Hair growth occurs in a cyclical manner with the follicles undergoing growth, atrophy, and then inactivity; anagen, catagen, and telogen1. The duration of each phase of the cycle depends on the type of hair and its location. Eyelashes have an optimum length and this is regulated by the hair cycle. They grow for 10 weeks followed by a resting period of 9 months3. During the resting phase the lashes may be lost. This mechanism regulates the length of the lashes by stopping growth after they have reached the ‘correct length’. In comparison, scalp hairs grow for 2–6 years and then rest for 3 months. Therefore, scalp hair grows longer.

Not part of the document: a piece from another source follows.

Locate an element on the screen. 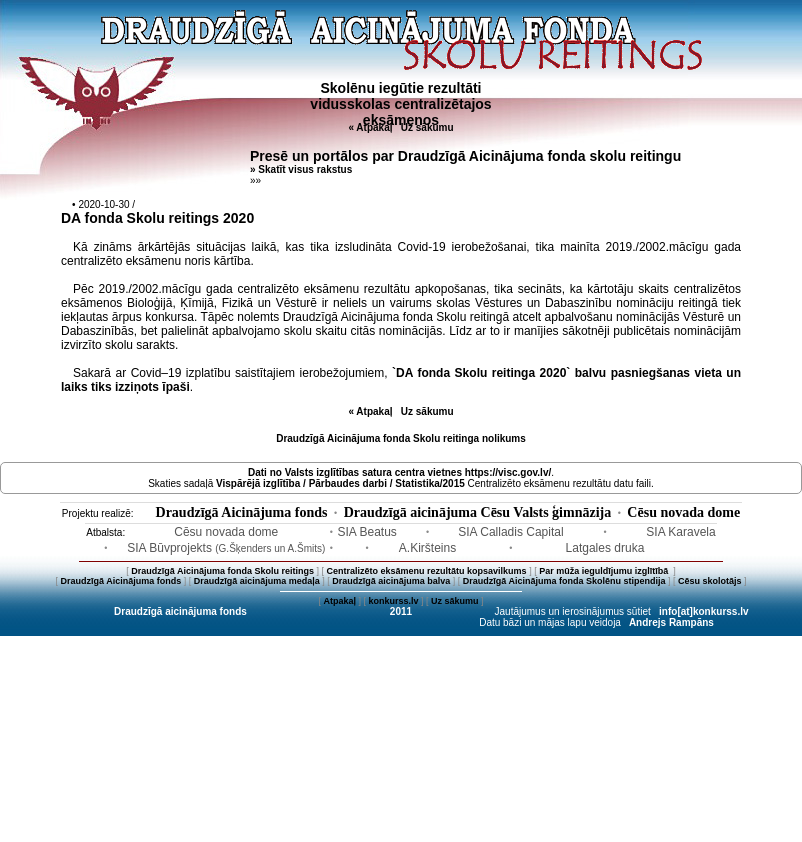 The width and height of the screenshot is (802, 842). Cēsu skolotājs is located at coordinates (710, 581).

Pathophysiology of abnormal eyelash formation

Aberrant lashes are usually ‘stunted and non-pigmented’ and arise from the meibomian glands. They may be congenital as in distichiasis. Acquired aberrant lashes occur after prolonged lid inflammation such as occurs in Stevens–Johnston syndrome or ocular cicatricial pemphigoid (OCP). Scheie and Albert4 state that acquired aberrant lashes are due to ‘meibomian glands [which] become modified and take on an atavistic hair-bearing function.’ Most human body hairs are associated with sebaceous glands and eyelashes are atypical in that they are not. In contrast, histology of congenital distichiasis shows that the meibomian glands are absent or rudimentary and this is presumably different from the acquired form. These congenital distichiasis follicles can be at very distant locations within the tarsal plate and this is important to any subsequent focal treatments for ablation5.